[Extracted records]
Content starts
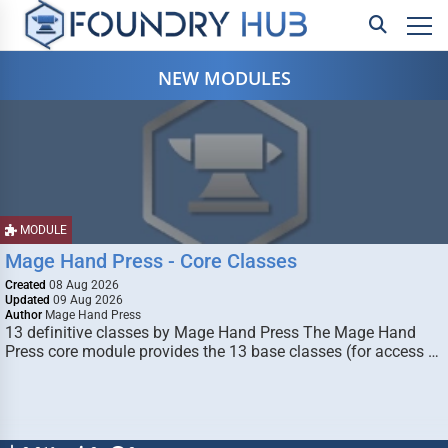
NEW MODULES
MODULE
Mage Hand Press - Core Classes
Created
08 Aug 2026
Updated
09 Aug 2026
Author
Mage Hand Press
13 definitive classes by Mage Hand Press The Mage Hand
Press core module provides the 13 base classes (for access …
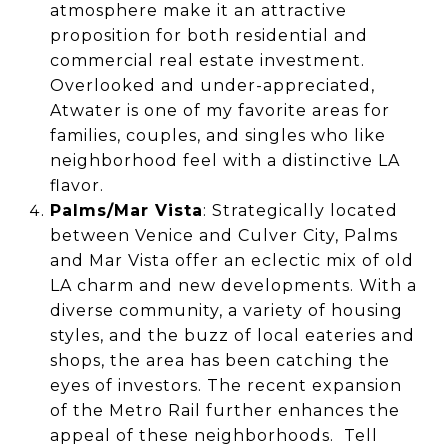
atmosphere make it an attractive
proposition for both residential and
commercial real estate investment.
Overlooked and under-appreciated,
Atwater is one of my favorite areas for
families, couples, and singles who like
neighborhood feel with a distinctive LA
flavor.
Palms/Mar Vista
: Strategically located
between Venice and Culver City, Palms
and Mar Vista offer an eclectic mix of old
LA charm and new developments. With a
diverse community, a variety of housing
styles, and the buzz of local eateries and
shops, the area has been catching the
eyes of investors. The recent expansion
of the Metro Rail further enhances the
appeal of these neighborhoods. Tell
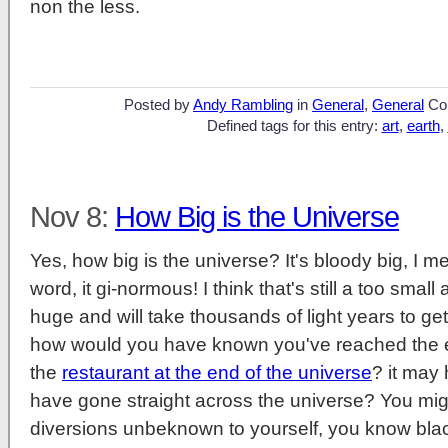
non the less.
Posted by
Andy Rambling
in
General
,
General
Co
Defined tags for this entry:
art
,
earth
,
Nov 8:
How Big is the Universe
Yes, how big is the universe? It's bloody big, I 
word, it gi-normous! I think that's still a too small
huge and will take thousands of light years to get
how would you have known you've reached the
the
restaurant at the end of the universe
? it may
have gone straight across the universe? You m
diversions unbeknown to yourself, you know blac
Content ends
Content starts
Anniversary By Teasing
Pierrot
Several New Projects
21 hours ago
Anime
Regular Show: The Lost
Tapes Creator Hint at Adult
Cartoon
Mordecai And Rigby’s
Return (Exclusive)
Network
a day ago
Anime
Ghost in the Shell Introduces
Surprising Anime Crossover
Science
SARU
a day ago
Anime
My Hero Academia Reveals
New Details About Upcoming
Content ends
DIRECTIONS:
Each line of the entries that contains "Vista" counts once; state the total as a bare number.

EXERCISE ANSWER:
2